Since all cases lead to a contradiction, 
$(3|n-1$ or $3|n+1)$.
A: Can you just look at $\mathbb{Z}$ modulo 3 and 2?
You know that $n^2 \equiv 1( mod \ 3)$ and that $n\equiv 1 (mod \ 2)$.

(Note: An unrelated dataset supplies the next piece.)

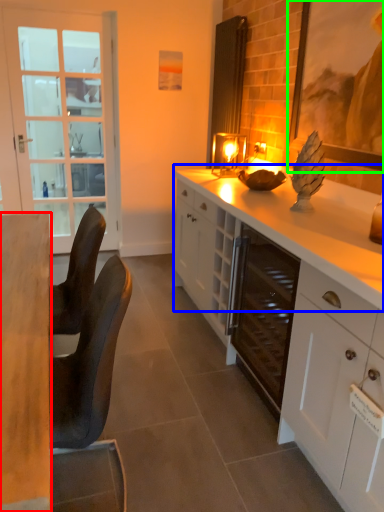 Question: Estimate the real-world distances between objects in this image. Which object is farther from desk (highlighted by a red box), countertop (highlighted by a blue box) or picture frame (highlighted by a green box)?

Choices:
 (A) countertop
 (B) picture frame

Answer: (B)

That's all the knowledge you need.
A: Any positive integer is of the form 3m,3m+ 1, or 3m+ 2.  But 2= 3- 1 so this can also be written 3m+ 3- 1= 3(m+ 1)- 1.  So any positive integer can be written 3m, 3m+ 1, or 3m- 1.  If 3 does not divide n, n is of the form 3m+ 1 or 3m- 1.  Further, if n is odd, then n- 1= 3m+ 1- 1= 3m or 3m-1- 1= 3m- 2, n+ 1= 3m+ 1+ 1= 3m+ 2 or 3m-1+ 1= 3m must be even. That means that m itself must be even so m= 2k and n= 3m+1= 6k+ 1 or n= 3m- 1= 6k- 1.  
In the case n= 6k+ 1, n^2- 1= 36k^2+ 12k+ 1- 1= 36k^2+ 12k= 6(6k^2+ 2k).
In the case n= 6k- 1, n^2- 1= 36k^2- 12k+ 1- 1= 36k^2- 12k= 6(6k^2- 2k).
In fact, it looks like you can say more- if n is an odd number, not divisible by 3, then n^2- 1 is divisible by 12.